In all the furore surrounding the inclusion of a Workplace Parking Levy (WPL) in the SNP Budget many people seem to have forgotten that the City of Edinburgh Council actually agreed to ask the Scottish Government for these powers in August 2018.
The aim was to reduce congestion, improve air quality; enhance conditions for walking, cycling and public transport use; and, raise revenue for transport improvements.
Whilst that decision appears to have been forgotten, the current debate has forced me to think more deeply about the some of the problems that would come with WPL.
What is beyond doubt, however, is that Edinburgh is growing and the road network is struggling to cope. This makes parts of our capital fairly unpleasant, and the resultant air quality problems are a particular risk to children and those with health problems.

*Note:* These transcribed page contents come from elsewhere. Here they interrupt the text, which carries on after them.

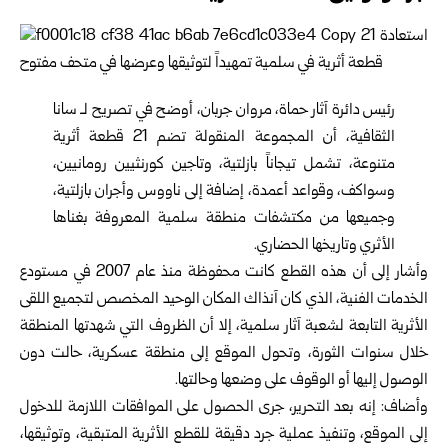
رئيس دائرة آثار حماة، مروان جربان، أوضح في تصريح لـ سانا
الثقافية، أن المجموعة المنقولة تضم 21 قطعة أثرية
متنوعة، تشمل تيجاناً بازلتية، وتاجين كورنثيين رومانيين،
وسواكف، وقواعد أعمدة، إضافة إلى ناووس وأجران بازلتية،
وجميعها من مكتشفات منطقة سلمية المعروفة بغناها
الأثري وتاريخها الحضاري.
وأشار إلى أن هذه القطع كانت محفوظة منذ عام 2007 في مستودع
الخدمات الفنية، الذي كان آنذاك المكان الوحيد المخصص لتجميع اللقى
الأثرية التابعة لشعبة آثار سلمية، إلا أن الظروف التي شهدتها المنطقة
خلال سنوات الثورة، وتحول الموقع إلى منطقة عسكرية، حالت دون
الوصول إليها أو الوقوف على وضعها وحالتها.
وأضاف: إنه بعد التحرير، جرى الحصول على الموافقات اللازمة للدخول
إلى الموقع، وتنفيذ عملية جرد دقيقة للقطع الأثرية المتبقية، وتوثيقها،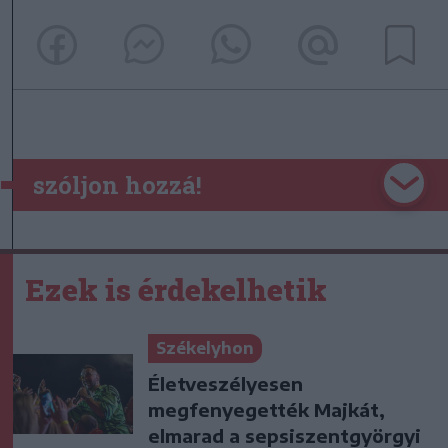
szóljon hozzá!
Ezek is érdekelhetik
Székelyhon
Életveszélyesen
megfenyegették Majkát,
elmarad a sepsiszentgyörgyi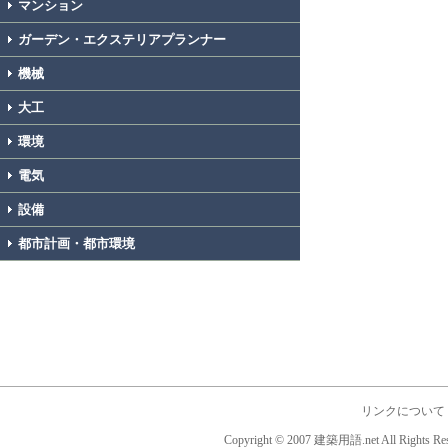
マンション
ガーデン・エクステリアプランナー
機械
大工
環境
電気
設備
都市計画・都市環境
リンクについて
Copyright © 2007 建築用語.net All Rights Res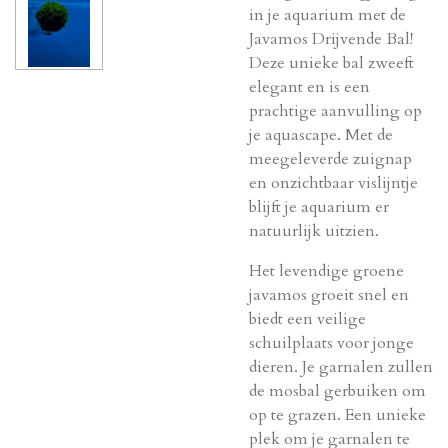
in je aquarium met de
Javamos Drijvende Bal!
Deze unieke bal zweeft
elegant en is een
prachtige aanvulling op
je aquascape. Met de
meegeleverde zuignap
en onzichtbaar vislijntje
blijft je aquarium er
natuurlijk uitzien.
Het levendige groene
javamos groeit snel en
biedt een veilige
schuilplaats voor jonge
dieren. Je garnalen zullen
de mosbal gerbuiken om
op te grazen. Een unieke
plek om je garnalen te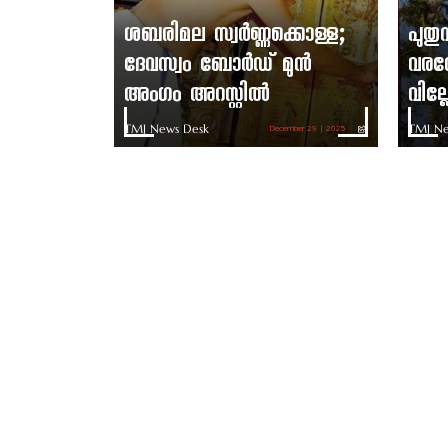
ശബരിമല സ്വർണ്ണക്കൊള്ള;
പുത
ദേവസ്വം ബോർഡ് മുൻ
വരവേ
അംഗം അറസ്റ്റിൽ
വില്
TMJ News Desk
TMJ Ne
December 29 | 2025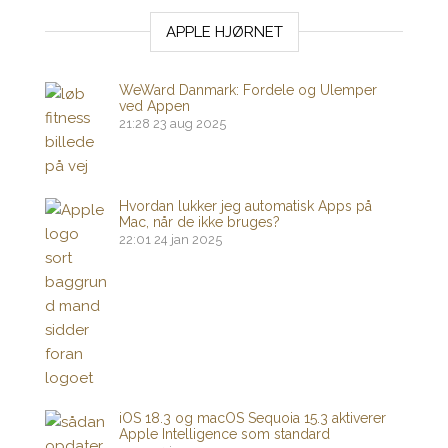
APPLE HJØRNET
WeWard Danmark: Fordele og Ulemper
ved Appen
21:28
23 aug 2025
Hvordan lukker jeg automatisk Apps på
Mac, når de ikke bruges?
22:01
24 jan 2025
iOS 18.3 og macOS Sequoia 15.3 aktiverer
Apple Intelligence som standard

The first proposals for WPL were actually made by Harold Macmillan’s Tory Government in 1962-4. These proposals, however, noted that WPL can force parking elsewhere, does not reflect journey length, does not target peak traffic and once the charge is paid it does not influence the number of journeys.
Harold Wilson’s 1964 Government did not take these proposals forward. In 2000, however, legislation did enable English councils to enact WPL and 12 years later Nottingham introduced the first (and only) UK scheme.
Nottingham introduced the charge not to raise income, but to solve the same congestion problem Edinburgh faces. Unlike Edinburgh (so far), however, Nottingham worked with neighbouring authorities to ensure the charge did not cause problems at the city boundary. The charge started deliberately low, then slowly increased over time – this gave employers (and employees) time to adapt. Exemptions for small businesses mean that only 40% of employers pay the charge. The income was used to fund transformative improvements to public transport.
Nottingham’s experience has been positive, so it is right that we undertake a dialogue with the public to see if it would work in Edinburgh. Any income should not be used to backfill cuts, but must be used to transform active and public transport. Lastly, if introduced in Edinburgh I will argue that Edinburgh’s Councillors and Holyrood’s MSPs are first in line to pay the charge.